The Maldives Police Service (MPS) has launched an investigation into allegations that the opposition attempted to stage a coup d’état following the Bank of Maldives’s (BML) decision on Sunday to suspend foreign transaction allowances on debit and credit cards linked to Maldivian Rufiyaa (MVR) accounts.

In a statement issued this evening, following similar allegations made at a ruling People’s National Congress (PNC) rally, the police said the state-owned BML’s decision shocked many, which was announced while the opposition Maldivian Democratic Party (MDP) was holding a press conference on the government’s financial situation and as hundreds of “bot accounts” were active on social media, urging people to take to the streets to overthrow the government.

There is reason to believe that the opposition’s actions following BML’s decision, which was made contrary to the Muizzu administration’s instructions, constituted an attempt to overthrow the legitimate government, according to the Police statement.

While the police have accused the opposition MDP of attempting to overthrow the government, BML’s board of directors made the decision on Saturday. The bank publicly announced the decision on Sunday morning.

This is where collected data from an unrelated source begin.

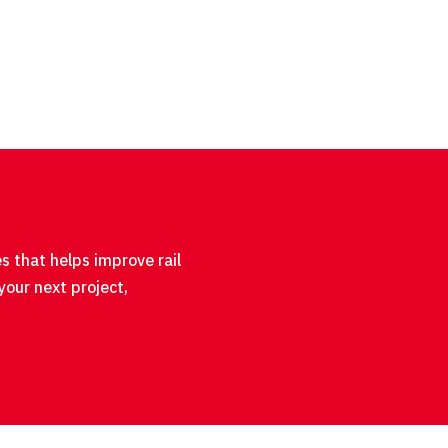
s that helps improve rail
your next project,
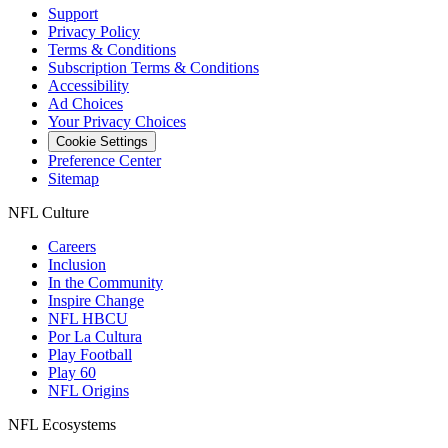
Support
Privacy Policy
Terms & Conditions
Subscription Terms & Conditions
Accessibility
Ad Choices
Your Privacy Choices
Cookie Settings
Preference Center
Sitemap
NFL Culture
Careers
Inclusion
In the Community
Inspire Change
NFL HBCU
Por La Cultura
Play Football
Play 60
NFL Origins
NFL Ecosystems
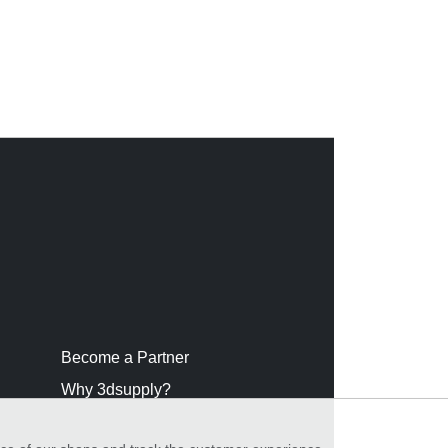
Become a Partner
Why 3dsupply?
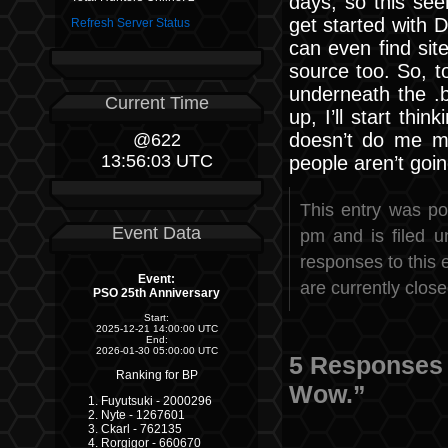
days, so this see
get started with D
Refresh Server Status
can even find sit
source too. So, t
underneath the .b
Current Time
up, I’ll start thi
doesn’t do me m
@622
13:56:03 UTC
people aren’t goi
This entry was po
Event Data
pm and is filed 
responses to this 
Event:
are currently close
PSO 25th Anniversary
Start:
2025-12-21 14:00:00 UTC
End:
2026-01-30 05:00:00 UTC
5 Responses 
Ranking for BP
Wow.”
Fuyutsuki - 2000296
Nyte - 1267601
Ckarl - 762135
Rorgigor - 660670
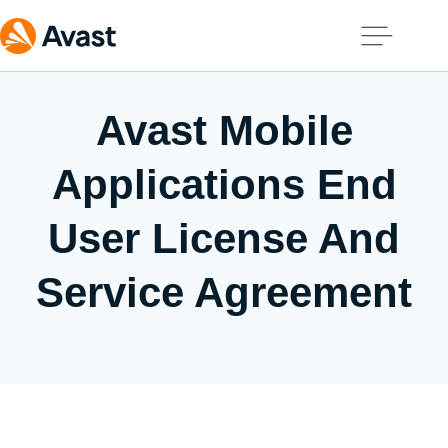
Avast Mobile
Applications End
User License And
Service Agreement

Political observers believe that the Muizzu administration had ample time to speak with the BML board of directors since the board made the decision and the public announcement to stop the announcement. Following pressure from the Maldives Monetary Authority (MMA), hours after the first announcement, the BML reversed its decision to suspend foreign transaction allowances on its debit and credit cards.

In a brief statement released on Sunday afternoon, the bank announced: “Changes to card limits for foreign transactions announced on 25th August 2024 have been reversed based on instruction from our regulator, the Maldives Monetary Authority.”

The initial decision, announced earlier on Sunday, suspended foreign transaction allowances for all existing and new debit and credit cards linked to MVR accounts. Additionally, it reduced the monthly foreign transaction limit for existing Standard and Gold credit cards to US$100.

The move was attributed to a significant increase in foreign currency spending compared to the bank’s foreign currency acquisitions, leading to concerns about its impact on the availability of foreign currency for essential economic activities. The abrupt policy change had caused widespread concern, including a surge in the black market rate for the dollar and increased fears of inflation and economic instability.

Analysts and opposition leaders had criticised the decision, warning of severe economic repercussions and disruption to essential international payments.